Home. It was a word he hadn’t really had use for in quite a while. He’d slept more soundly in James’s spare room last night than on his first night in Laura’s place, truth be told. He’d maybe credit the jet lag for that except that the last time he’d had jet lag he’d lurched around sleepless for three days until he’d crashed face-down at his hard kitchen table, fully dressed and unfed.

Maybe he felt he was truly at home this time. Or, there was the other possibility; he was just an old and foolish man trying to detect a tell-tale trace of love in a young man’s simple offer of friendship.

He made it back in under half and hour and parked his car behind James’s in the driveway. The smell of something succulent and meaty assailed him as soon as he opened the door, and James greeted him with a wave of a cooking spoon and said “Good, it’s nearly ready.”

“It” turned out to be spaghetti bolognese laced with long melting strands of mozzarella and sharp cheddar as well as a bottle of red wine. There was a fresh tomato salad with torn basil and pepper to accompany it; all in all a fancier meal than most that Robbie had eaten in his life as a single man.

“Lad, you didn’t have to do this for me. I feel spoilt now. Be wanting this every day for me dinner.”

James just smiled beatifically. “Spag bol isn’t hard to make. Plus it isn’t every day your best friend comes back from the other side of the world.”

James immediately looked bashful, as if some words had spilled out there that maybe hadn’t been planned which raised Robbie’s hopes a little and suddenly made him remember.

“Oh!

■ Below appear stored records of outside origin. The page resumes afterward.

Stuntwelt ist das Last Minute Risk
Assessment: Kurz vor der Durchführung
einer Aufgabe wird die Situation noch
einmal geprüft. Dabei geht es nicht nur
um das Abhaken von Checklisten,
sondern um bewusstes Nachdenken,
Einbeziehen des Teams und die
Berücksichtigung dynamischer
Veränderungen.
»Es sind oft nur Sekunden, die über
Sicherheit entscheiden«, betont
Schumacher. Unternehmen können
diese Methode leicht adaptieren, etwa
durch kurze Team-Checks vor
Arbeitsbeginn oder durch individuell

I nearly forgot. I brought you something from New Zealand.” He dashed off to his bedroom to retrieve a translucent green jade pendant carefully wrapped in tissue paper and bubble wrap and secured in stiff cardboard. “It’s called, here I wrote it down – ‘Pounamu Hei matau’, it’s a kind of arty fish-hook”.

James’s cheeks were definitely pink now, although that could have been the combination of the wine and the steamy kitchen.

“It’s beautiful Robbie, thank you.”

With a graceful movement he fastened the leather thong around his neck and the pendant nestled against his throat just below the hollow at the base of his neck.

“I thought you might like it, you being into World Music and the like,” Robbie said a little unsteadily.

“I love it, Robbie, thank you.” 

James’s eyes shone with a happiness that made Robbie’s insides hurt, so he quickly pointed out: “Food’s getting cold,” and effectively derailed that part of the conversation.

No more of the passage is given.